Cluster outage due to client IO?

Frank Schilder <frans@xxxxxx> · Wed, 10 Jun 2020 06:52:55 +0000

Dear fellow cephers,

we have a nasty and at the same time mysterious problem with our mimic 13.2.8 cluster. The most prominent observations are

- benign operations like adding disks sometimes leads to timeouts and OSDs marked down for no apparent reason, other times everything is normal (see https://lists.ceph.io/hyperkitty/list/ceph-users@xxxxxxx/message/VO7FGPDKRDUCENTWR3YDF5Y6KSIQXMLB/)
- out of the blue, OSDs or other daemons get marked down for a period of time after which everything suddenly goes back to normal (see https://lists.ceph.io/hyperkitty/list/ceph-users@xxxxxxx/thread/QVQTAL6ZK6SII2PSFXUNWPSOSHL5C6WO/)

All this happens while everything is physically healthy, no network problems, no disk problems, nothing. No daemon actually crashes and the logs do not contain any trace of a malfunction.

At first I thought that some clients overloaded the cluster, but now I'm leaning towards a very rarely hit bug in the MON daemons. My current hypothesis is that a MON daemon can enter an ill state without notice, there is nothing in the logs and the peers don't recognize anything either. An affected MON daemon keeps running and continues to communicate with everything else, yet every now and then it goes bonkers for a while taking an entire cluster out of service. A single ill MON is enough for this to happen, making this a rare high impact problem.

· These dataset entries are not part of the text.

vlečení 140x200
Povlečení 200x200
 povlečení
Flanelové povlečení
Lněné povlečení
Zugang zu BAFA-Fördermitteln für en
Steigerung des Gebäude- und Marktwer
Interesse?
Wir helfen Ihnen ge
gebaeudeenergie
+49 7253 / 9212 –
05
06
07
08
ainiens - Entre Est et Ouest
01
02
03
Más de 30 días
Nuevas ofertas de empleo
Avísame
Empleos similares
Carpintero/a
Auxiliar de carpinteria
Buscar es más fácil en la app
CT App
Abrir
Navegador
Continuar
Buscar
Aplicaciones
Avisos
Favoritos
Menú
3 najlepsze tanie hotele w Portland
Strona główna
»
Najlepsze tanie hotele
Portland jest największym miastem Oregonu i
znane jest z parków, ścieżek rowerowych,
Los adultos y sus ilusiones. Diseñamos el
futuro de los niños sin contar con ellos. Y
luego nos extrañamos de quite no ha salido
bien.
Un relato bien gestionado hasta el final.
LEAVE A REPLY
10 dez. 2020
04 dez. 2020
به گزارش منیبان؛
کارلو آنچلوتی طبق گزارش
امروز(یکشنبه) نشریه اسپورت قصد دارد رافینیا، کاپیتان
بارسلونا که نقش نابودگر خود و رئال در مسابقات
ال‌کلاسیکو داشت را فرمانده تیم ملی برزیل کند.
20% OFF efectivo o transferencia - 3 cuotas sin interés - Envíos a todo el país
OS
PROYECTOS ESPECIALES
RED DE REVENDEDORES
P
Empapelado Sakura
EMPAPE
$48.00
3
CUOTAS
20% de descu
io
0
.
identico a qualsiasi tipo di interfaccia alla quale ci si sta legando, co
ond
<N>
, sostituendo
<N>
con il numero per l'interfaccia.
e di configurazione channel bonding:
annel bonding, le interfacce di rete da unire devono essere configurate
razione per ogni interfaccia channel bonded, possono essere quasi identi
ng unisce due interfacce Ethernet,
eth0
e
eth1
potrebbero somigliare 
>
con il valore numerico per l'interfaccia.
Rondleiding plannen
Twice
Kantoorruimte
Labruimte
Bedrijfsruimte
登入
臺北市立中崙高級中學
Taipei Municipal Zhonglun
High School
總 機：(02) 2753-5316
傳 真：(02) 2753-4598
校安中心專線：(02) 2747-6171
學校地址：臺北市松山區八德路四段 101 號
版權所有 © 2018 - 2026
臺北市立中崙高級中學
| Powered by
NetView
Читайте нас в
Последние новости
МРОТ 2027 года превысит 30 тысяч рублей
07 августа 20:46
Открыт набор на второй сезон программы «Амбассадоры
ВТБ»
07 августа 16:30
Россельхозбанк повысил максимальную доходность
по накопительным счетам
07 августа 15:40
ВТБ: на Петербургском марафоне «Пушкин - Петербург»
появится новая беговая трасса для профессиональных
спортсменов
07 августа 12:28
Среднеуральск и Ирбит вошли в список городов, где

Please find below a collection of observations and attempts to address the periodic service outages we experienced. Unfortunately, the observations are somewhat inconclusive and I hope someone here recognizes a smoking gun. The information was collected over a period of 6 weeks.

I tried to organize the information below by relevance/significance, but also aim for providing a complete re-collection just in case. The structure is as follows:

  1. Description of incident
  2. Actions taken to get the cluster under control
  3. Potential (temporary) resolution
  4. Observations collected during various occurrences

==========================
1. Description of incident

After setting mon_osd_report_timeout and mon_mgr_beacon_grace to 24h I managed to isolate a signal in our monitoring data that clearly marks the window of an incident; see https://imgur.com/a/cg9Yf4E . The images show the network packet reports collected with ganglia on the server- and client side. The blue curve is packets out and the green curve is packets in. The incident started at ca. 10:15 and is clearly visible as a plateau. Note that we had another incident just shortly before that one, ending around 9:30, the ending of which is also visible.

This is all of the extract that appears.